Nos vocais a banda opta por um expediente não muito usual, qual seja, a utilização de vocais dobrados, a cargo do mesmo vocalista, em registros ligeiramente diferentes. Um é mais fechado, ao passo que, o outro, mais rasgado. Ambos, porém, são mergulhados em efeitos e distorções. É interessante, mas, confesso, achei mais curioso do que propriamente bom.
Um disco altamente recomendável de uma banda muito competente, que conjuga dois dos estilos mais fodas já surgidos na música extrema.


Flesh Grinder – Necrofiles (2013)

Desde que os catarinenses do Flesh Grinder surgiram na cena, com a clássica demo Rotten Process, em 1994, notabilizaram-se por fundir a sonoridade do splatter mais pútrido com o trabalho de guitarras do death metal americano. Ou seja, aquilo que se convencionou chamar de goregrind. Com o passar dos anos, e algumas importantes mudanças de formação, o som da banda foi evoluindo. Ficou mais bem estruturado, mais bem tocado, mais polido e discernível. Há de se reconhecer, ficou também um pouco menos radical, mas longe de ter-se tornado acessível ou trivial.
Essas características estão nítidas nesse novo trabalho dos caras, o vinil ep Necrofiles, gravado em 2012, mas somente lançado neste ano de 2013.
Como já se assinalou, o antigo splatter/death do Flesh Grinder, embalado por letras e capas das mais doentias e nauseabundas, virou, na fase atual da banda, um death metal na linha americana da Costa Leste. O splatter, é certo, continua presente. De forma mais diluída, o estilo aparece principalmente nas levadas quebradas da batera, como se pode conferir na batida de Curious Collection (http://blackholeprods.com/albums/necrofiles-7ep), e no diálogo entre os vocais - um supergutural e outro mais rasgado. As linhas de guitarra e os arranjos, entretanto, são quase que exclusivamente death. Prova disso está nos riffs mórbidos e eficientes, de puro metal da morte, que compõem faixas como a bem sacada Rotten Gore Insanity.

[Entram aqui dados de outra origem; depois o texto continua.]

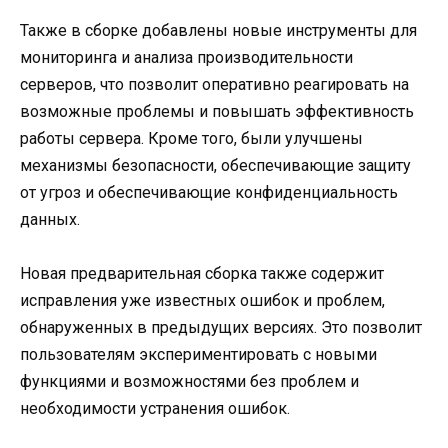
Также в сборке добавлены новые инструменты для
мониторинга и анализа производительности
серверов, что позволит оперативно реагировать на
возможные проблемы и повышать эффективность
работы сервера. Кроме того, были улучшены
механизмы безопасности, обеспечивающие защиту
от угроз и обеспечивающие конфиденциальность
данных.
Новая предварительная сборка также содержит
исправления уже известных ошибок и проблем,
обнаруженных в предыдущих версиях. Это позволит
пользователям экспериментировать с новыми
функциями и возможностями без проблем и
необходимости устранения ошибок.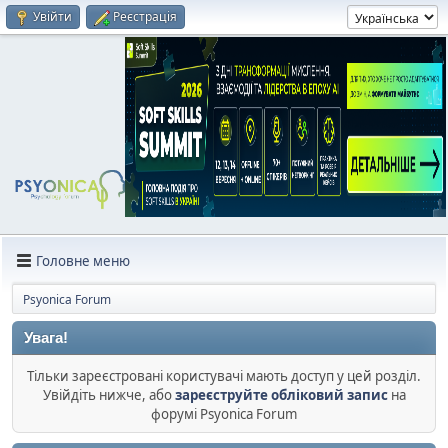
Увійти
Реєстрація
Головне меню
Psyonica Forum
Увага!
Тільки зареєстровані користувачі мають доступ у цей розділ.
Увійдіть нижче, або
зареєструйте обліковий запис
на
форумі Psyonica Forum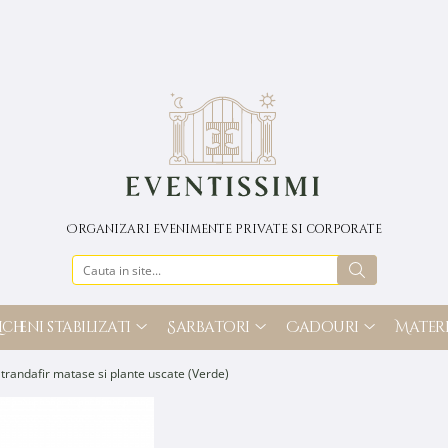
Organizari evenimente private si corporate
icheni stabilizati
Sarbatori
Cadouri
Materi
trandafir matase si plante uscate (Verde)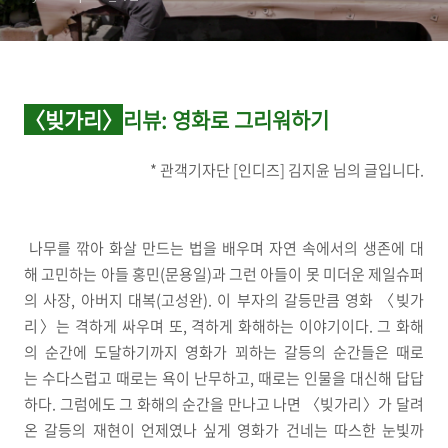
〈빚가리〉
리뷰
:
영화로 그리워하기
* 관객기자단 [인디즈] 김지윤 님의 글입니다.
나무를 깎아 화살 만드는 법을 배우며 자연 속에서의 생존에 대
해 고민하는 아들 홍민(문용일)과 그런 아들이 못 미더운 제일슈퍼
의 사장, 아버지 대복(고성완). 이 부자의 갈등만큼 영화 〈빚가
리〉는 격하게 싸우며 또, 격하게 화해하는 이야기이다. 그 화해
의 순간에 도달하기까지 영화가 꾀하는 갈등의 순간들은 때로
는 수다스럽고 때로는 욕이 난무하고, 때로는 인물을 대신해 답답
하다. 그럼에도 그 화해의 순간을 만나고 나면 〈빚가리〉가 달려
온 갈등의 재현이 언제였나 싶게 영화가 건네는 따스한 눈빛까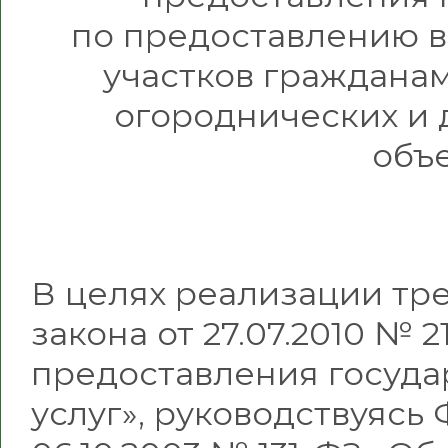
по предоставлению в
участков гражданам
огороднических и
объ
В целях реализации тр
закона от 27.07.2010 № 
предоставления госуда
услуг», руководствуясь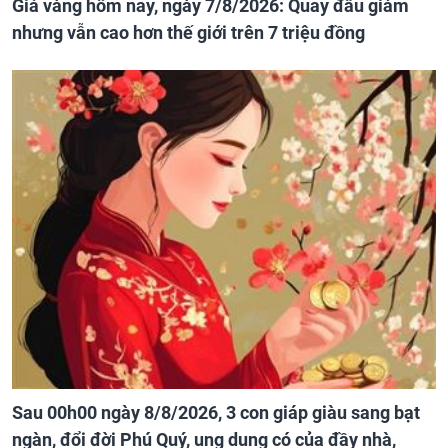
Giá vàng hôm nay, ngày 7/8/2026: Quay đầu giảm
nhưng vẫn cao hơn thế giới trên 7 triệu đồng
Sau 00h00 ngày 8/8/2026, 3 con giáp giàu sang bạt
ngàn, đổi đời Phú Quý, ung dung có của đầy nhà,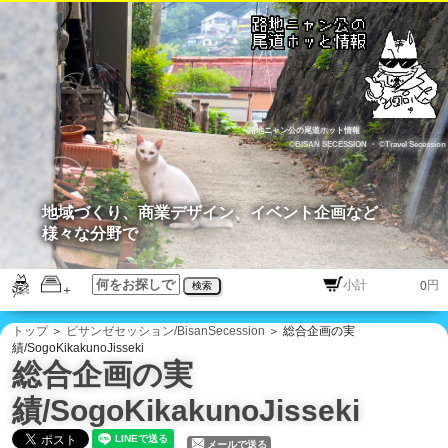
路地ニャン公の尾道ホット情報
©BISAN SECESSION
・
©Travel Secession
地域づくり、商業デザイン、イベント企画など
様々な分野で
円
検索
トップ
＞
ビサンゼセッション/BisanSecession
＞ 総合企画の実
績/SogoKikakunoJisseki
総合企画の実
績/SogoKikakunoJisseki
メールで送る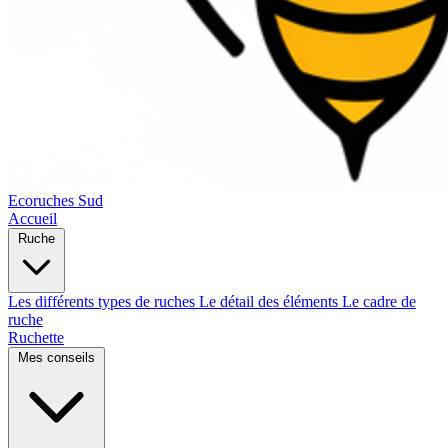
Ecoruches Sud
Accueil
Ruche
Les différents types de ruches
Le détail des éléments
Le cadre de
ruche
Ruchette
Mes conseils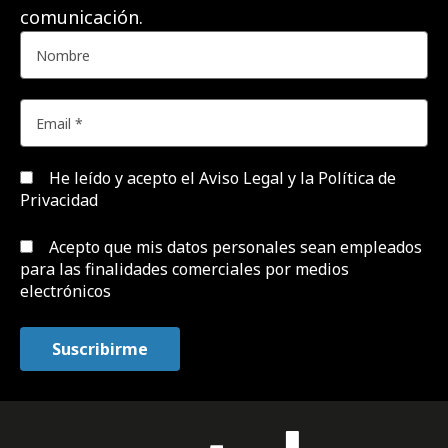
comunicación.
He leído y acepto el
Aviso Legal y la Política de
Privacidad
Acepto que mis datos personales sean empleados
para las finalidades comerciales por medios
electrónicos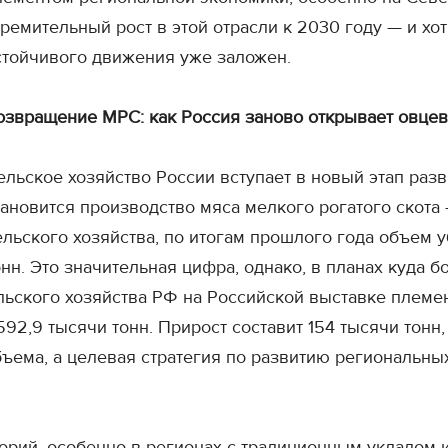
тремительный рост в этой отрасли к 2030 году — и хо
стойчивого движения уже заложен.
озвращение МРС: как Россия заново открывает овце
ельское хозяйство России вступает в новый этап раз
тановится производство мяса мелкого рогатого скота
ельского хозяйства, по итогам прошлого года объем 
онн. Это значительная цифра, однако, в планах куда 
ьского хозяйства РФ на Российской выставке племен
592,9 тысячи тонн. Прирост составит 154 тысячи тонн
бъема, а целевая стратегия по развитию региональн
орий, особенно в регионах с традиционным укладом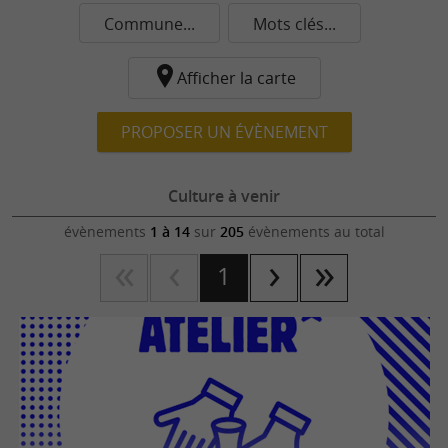
Commune...
Mots clés...
Afficher la carte
PROPOSER UN ÉVÈNEMENT
Culture à venir
évènements
1 à 14
sur
205
évènements au total
1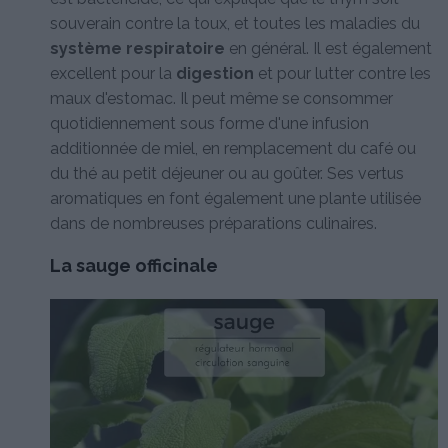
souverain contre la toux, et toutes les maladies du
système respiratoire
en général. Il est également
excellent pour la
digestion
et pour lutter contre les
maux d'estomac. Il peut même se consommer
quotidiennement sous forme d'une infusion
additionnée de miel, en remplacement du café ou
du thé au petit déjeuner ou au goûter. Ses vertus
aromatiques en font également une plante utilisée
dans de nombreuses préparations culinaires.
La sauge officinale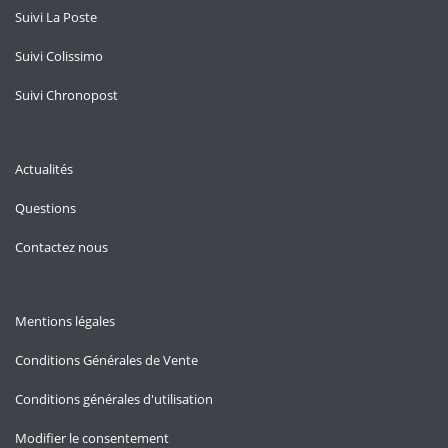
Suivi La Poste
Suivi Colissimo
Suivi Chronopost
Actualités
Questions
Contactez nous
Mentions légales
Conditions Générales de Vente
Conditions générales d'utilisation
Modifier le consentement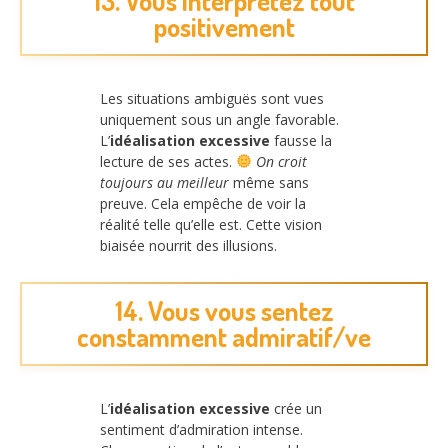
13. Vous interprétez tout
positivement
Les situations ambiguës sont vues
uniquement sous un angle favorable.
L’
idéalisation excessive
fausse la
lecture de ses actes.
On croit
toujours au meilleur
même sans
preuve. Cela empêche de voir la
réalité telle qu’elle est. Cette vision
biaisée nourrit des illusions.
14. Vous vous sentez
constamment admiratif/ve
L’
idéalisation excessive
crée un
sentiment d’admiration intense.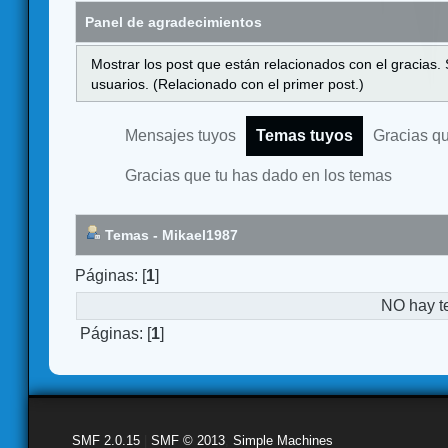
Panel de agradecimientos
Mostrar los post que están relacionados con el gracias.
usuarios. (Relacionado con el primer post.)
Mensajes tuyos
Temas tuyos
Gracias q
Gracias que tu has dado en los temas
Temas - Mikael1987
Páginas: [
1
]
NO hay t
Páginas: [
1
]
SMF 2.0.15
|
SMF © 2013
,
Simple Machines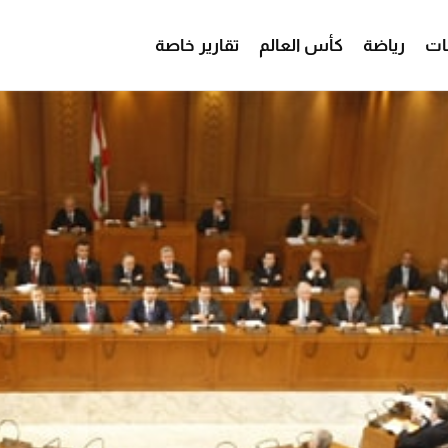
ات
رياضة
كأس العالم
تقارير خاصة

Outro testemunho da evolução da banda na direção do death metal pode ser encontrado ainda na inclusão de momentos mais climáticos, meio “autopsyanos”, como ocorre na bacana Maniac (Vile Tomb).
Talvez alguns fãs antigos e ortodoxos se ressintam da atmosfera densa e caótica de discos como Anatomy and Surgery, primeiro lp dos caras. De todo modo, a fase atual do Flesh Grinder ainda é relevante. Música extrema de qualidade, pesada e esporrenta, feita por uma banda já histórica no underground brasileiro.